EXTRACTED DATA -
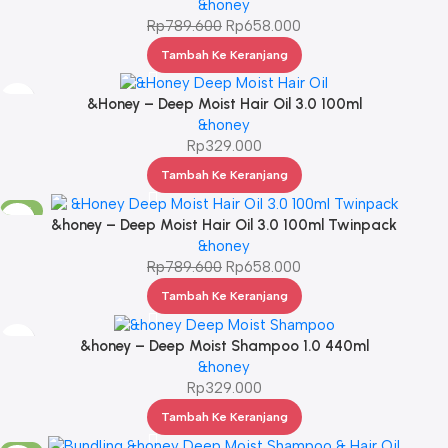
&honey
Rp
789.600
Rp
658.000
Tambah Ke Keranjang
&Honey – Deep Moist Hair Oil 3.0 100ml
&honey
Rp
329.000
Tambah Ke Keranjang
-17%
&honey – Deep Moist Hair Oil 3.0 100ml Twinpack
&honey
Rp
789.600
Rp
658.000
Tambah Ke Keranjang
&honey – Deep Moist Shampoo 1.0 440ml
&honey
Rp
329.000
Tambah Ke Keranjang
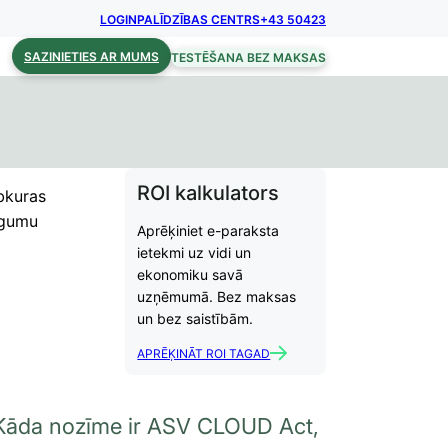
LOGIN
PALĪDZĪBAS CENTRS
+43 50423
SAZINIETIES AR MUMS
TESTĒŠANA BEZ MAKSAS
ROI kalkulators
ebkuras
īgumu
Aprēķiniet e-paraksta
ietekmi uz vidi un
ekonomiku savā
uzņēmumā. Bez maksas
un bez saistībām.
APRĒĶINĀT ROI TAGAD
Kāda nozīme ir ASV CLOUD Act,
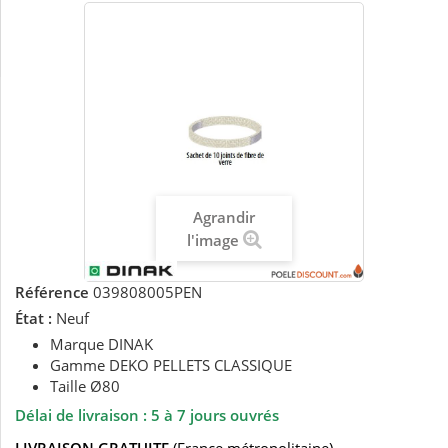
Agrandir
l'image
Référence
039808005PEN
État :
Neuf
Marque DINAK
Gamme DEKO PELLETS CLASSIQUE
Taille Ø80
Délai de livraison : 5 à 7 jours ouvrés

* * *

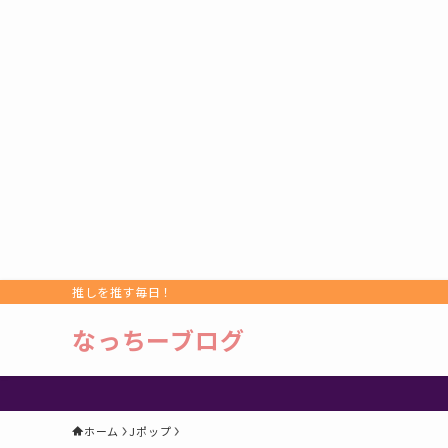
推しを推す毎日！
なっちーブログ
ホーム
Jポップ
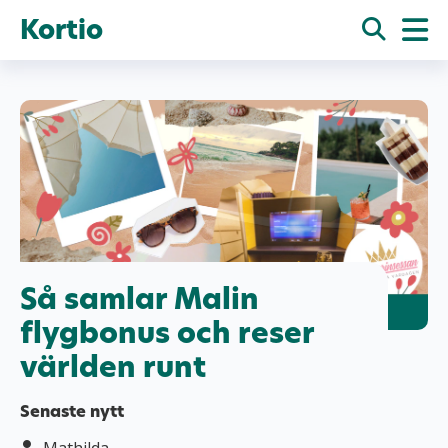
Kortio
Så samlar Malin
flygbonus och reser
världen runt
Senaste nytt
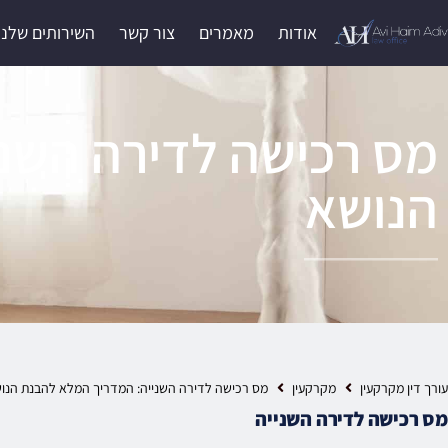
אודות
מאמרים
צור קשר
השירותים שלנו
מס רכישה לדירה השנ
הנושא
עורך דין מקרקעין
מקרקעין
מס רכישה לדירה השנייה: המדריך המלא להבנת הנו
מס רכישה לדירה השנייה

YOUR OBJECTIVE - Go through the listing, find each line with the word "רכישה", and copy it.

REPLY TO THE EXERCISE -
מס רכישה לדירה השנ
מס רכישה לדירה השנייה: המדריך המלא להבנת הנו
מס רכישה לדירה השנייה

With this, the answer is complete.